◆ Problem to solve ◆
Give back exactly the lines from the start of the listing to the line containing "whether escorting, massage", inclusive, and nothing beyond them.

◆ Exercise material ◆

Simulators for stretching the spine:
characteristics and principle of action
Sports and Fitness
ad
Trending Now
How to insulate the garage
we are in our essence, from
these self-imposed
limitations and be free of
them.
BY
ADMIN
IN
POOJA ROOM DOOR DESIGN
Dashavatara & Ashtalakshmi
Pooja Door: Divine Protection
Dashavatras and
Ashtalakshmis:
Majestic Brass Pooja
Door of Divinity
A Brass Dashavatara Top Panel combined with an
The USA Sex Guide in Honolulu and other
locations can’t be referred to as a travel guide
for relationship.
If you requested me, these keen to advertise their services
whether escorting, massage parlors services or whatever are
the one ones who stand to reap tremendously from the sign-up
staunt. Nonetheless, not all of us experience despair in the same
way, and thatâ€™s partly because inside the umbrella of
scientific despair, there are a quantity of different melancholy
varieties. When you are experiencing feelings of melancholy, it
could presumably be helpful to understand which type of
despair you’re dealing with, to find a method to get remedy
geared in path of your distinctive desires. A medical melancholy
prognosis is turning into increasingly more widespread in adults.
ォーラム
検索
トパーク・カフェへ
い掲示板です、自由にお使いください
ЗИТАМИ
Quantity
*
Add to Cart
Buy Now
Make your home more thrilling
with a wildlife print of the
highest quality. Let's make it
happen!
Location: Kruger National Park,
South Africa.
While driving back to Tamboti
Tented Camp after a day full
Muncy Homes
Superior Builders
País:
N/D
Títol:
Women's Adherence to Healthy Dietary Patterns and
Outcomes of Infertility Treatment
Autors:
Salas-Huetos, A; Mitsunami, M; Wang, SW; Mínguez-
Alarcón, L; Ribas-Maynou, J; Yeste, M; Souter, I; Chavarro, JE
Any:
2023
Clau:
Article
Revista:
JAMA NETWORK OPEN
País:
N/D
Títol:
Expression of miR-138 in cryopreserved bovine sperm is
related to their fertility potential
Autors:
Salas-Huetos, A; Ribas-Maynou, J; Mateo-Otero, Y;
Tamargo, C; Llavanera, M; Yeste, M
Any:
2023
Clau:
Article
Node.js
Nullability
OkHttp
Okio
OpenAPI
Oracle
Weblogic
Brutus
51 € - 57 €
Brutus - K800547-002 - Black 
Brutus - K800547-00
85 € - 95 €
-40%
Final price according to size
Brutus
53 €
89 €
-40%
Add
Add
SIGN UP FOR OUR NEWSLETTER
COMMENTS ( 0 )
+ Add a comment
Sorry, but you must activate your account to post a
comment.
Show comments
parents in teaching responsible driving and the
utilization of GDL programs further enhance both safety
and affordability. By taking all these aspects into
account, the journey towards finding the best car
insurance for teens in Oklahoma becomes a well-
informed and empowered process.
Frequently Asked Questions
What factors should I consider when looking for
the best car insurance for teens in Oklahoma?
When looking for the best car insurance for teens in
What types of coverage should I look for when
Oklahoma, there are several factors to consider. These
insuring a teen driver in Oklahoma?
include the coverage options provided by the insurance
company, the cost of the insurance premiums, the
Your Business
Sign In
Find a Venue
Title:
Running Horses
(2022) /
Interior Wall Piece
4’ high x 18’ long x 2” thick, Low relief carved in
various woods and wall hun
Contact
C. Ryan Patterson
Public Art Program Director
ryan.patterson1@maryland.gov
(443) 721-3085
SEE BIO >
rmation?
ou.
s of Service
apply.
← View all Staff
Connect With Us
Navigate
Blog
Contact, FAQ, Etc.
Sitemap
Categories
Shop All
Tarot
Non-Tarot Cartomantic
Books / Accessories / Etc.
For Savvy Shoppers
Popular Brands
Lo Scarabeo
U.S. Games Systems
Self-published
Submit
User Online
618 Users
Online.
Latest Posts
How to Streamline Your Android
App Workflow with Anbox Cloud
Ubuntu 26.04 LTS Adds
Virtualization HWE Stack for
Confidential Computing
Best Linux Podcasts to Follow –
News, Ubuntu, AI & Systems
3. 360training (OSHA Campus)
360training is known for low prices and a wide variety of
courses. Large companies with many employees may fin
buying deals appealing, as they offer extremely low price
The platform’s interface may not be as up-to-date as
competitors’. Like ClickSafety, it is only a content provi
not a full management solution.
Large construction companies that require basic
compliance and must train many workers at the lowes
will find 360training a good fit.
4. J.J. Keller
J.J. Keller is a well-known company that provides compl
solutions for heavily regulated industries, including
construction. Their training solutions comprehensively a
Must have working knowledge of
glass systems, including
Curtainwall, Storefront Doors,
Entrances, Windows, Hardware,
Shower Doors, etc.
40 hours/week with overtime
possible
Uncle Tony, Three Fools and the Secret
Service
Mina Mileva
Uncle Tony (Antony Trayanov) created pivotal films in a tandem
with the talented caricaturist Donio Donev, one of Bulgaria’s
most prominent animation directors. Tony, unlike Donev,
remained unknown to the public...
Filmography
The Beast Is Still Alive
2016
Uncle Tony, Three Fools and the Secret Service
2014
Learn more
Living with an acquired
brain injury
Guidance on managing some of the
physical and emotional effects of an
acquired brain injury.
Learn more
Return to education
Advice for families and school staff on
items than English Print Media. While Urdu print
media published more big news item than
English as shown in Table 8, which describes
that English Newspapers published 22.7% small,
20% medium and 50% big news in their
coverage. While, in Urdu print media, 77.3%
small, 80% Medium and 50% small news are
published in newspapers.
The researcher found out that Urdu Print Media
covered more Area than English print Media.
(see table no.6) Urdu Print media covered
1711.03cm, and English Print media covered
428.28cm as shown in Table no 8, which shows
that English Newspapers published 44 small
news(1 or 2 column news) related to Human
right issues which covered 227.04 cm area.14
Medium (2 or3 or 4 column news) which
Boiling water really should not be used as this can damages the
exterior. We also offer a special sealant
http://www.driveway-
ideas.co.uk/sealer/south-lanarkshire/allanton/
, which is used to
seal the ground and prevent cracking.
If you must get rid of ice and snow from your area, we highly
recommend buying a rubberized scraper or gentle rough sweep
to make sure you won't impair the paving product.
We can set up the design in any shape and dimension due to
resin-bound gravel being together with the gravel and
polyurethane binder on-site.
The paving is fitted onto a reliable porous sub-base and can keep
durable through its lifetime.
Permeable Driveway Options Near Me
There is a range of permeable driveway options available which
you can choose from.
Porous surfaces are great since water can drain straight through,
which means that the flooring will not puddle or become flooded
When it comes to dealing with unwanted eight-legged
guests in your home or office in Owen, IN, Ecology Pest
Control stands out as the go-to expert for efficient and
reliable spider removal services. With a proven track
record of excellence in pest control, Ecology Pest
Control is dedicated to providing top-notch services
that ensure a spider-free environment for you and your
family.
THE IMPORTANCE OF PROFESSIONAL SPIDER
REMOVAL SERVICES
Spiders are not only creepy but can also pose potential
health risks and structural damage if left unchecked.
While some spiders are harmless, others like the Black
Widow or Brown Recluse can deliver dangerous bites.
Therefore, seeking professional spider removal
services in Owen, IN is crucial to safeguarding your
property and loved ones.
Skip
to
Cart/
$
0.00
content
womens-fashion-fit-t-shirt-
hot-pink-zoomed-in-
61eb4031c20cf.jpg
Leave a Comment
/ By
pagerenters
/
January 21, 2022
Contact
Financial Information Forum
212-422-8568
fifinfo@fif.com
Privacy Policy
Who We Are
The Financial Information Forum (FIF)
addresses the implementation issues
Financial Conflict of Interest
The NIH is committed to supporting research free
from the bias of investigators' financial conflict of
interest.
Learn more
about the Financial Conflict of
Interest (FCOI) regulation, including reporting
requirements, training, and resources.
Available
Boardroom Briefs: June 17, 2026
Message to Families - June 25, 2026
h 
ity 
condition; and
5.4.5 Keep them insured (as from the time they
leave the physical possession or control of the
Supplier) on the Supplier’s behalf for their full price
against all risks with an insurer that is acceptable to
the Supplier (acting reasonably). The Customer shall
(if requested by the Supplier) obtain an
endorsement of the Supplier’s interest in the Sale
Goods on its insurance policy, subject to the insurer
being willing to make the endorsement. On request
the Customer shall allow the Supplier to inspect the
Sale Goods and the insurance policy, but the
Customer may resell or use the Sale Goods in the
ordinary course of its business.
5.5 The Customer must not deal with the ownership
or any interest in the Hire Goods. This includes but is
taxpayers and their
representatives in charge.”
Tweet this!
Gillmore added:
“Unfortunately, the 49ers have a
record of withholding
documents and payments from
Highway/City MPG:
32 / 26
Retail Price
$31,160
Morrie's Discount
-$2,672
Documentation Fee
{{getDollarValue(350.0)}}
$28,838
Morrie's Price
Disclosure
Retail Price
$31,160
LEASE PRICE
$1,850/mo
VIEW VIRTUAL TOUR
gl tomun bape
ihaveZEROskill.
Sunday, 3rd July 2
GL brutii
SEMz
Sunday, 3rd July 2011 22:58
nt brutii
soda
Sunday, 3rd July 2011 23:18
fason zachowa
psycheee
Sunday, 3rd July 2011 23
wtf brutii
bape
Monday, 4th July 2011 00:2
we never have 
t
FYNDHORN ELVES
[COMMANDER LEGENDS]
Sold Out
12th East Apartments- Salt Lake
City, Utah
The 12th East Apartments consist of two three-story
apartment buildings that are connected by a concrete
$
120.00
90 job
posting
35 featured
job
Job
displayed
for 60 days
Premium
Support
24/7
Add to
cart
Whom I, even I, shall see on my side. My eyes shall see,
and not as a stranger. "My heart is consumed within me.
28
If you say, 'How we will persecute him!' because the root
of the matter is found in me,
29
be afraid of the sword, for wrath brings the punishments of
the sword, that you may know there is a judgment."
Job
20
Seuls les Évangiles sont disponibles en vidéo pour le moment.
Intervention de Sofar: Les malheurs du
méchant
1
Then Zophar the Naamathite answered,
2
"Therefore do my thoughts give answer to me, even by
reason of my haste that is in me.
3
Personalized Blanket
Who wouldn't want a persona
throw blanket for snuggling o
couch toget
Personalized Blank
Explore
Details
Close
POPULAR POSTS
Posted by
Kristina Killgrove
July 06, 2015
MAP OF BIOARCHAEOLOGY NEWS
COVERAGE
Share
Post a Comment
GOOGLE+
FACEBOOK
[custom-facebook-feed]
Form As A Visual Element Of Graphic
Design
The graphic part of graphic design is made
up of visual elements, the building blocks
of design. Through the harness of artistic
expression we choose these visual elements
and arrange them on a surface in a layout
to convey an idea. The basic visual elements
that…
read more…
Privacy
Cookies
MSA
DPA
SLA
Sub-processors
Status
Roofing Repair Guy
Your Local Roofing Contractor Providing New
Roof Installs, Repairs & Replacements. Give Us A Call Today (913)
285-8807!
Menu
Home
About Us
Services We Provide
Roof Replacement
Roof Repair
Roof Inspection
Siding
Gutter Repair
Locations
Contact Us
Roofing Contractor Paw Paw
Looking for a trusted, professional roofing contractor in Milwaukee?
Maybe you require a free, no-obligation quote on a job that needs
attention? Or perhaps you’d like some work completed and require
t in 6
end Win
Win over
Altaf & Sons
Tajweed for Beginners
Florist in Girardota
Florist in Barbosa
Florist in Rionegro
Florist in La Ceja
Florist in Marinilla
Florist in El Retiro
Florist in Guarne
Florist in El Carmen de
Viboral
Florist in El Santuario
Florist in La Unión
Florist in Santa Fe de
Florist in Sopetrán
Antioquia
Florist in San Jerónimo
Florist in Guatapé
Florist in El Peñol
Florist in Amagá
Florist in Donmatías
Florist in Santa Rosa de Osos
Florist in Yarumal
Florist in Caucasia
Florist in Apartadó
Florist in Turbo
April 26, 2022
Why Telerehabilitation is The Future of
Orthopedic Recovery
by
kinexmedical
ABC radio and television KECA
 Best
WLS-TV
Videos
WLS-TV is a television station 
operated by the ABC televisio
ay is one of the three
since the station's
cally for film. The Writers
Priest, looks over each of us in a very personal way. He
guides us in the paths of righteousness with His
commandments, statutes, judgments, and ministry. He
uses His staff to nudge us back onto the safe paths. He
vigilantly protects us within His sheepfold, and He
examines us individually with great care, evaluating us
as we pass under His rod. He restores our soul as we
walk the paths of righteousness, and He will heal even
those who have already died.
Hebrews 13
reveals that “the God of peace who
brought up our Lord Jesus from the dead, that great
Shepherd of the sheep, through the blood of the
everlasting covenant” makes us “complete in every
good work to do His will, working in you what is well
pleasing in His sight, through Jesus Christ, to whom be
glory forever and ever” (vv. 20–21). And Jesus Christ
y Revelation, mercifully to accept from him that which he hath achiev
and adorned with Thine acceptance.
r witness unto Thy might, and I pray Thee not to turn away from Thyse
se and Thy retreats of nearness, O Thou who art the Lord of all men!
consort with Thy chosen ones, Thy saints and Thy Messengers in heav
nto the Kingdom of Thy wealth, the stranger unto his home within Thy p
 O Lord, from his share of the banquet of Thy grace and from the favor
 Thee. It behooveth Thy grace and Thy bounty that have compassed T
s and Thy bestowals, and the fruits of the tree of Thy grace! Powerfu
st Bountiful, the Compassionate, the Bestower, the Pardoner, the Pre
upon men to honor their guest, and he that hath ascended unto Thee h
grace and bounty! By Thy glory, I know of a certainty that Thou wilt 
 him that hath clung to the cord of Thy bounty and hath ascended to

◆ Answer for this exercise ◆
Simulators for stretching the spine:
characteristics and principle of action
Sports and Fitness
ad
Trending Now
How to insulate the garage
we are in our essence, from
these self-imposed
limitations and be free of
them.
BY
ADMIN
IN
POOJA ROOM DOOR DESIGN
Dashavatara & Ashtalakshmi
Pooja Door: Divine Protection
Dashavatras and
Ashtalakshmis:
Majestic Brass Pooja
Door of Divinity
A Brass Dashavatara Top Panel combined with an
The USA Sex Guide in Honolulu and other
locations can’t be referred to as a travel guide
for relationship.
If you requested me, these keen to advertise their services
whether escorting, massage parlors services or whatever are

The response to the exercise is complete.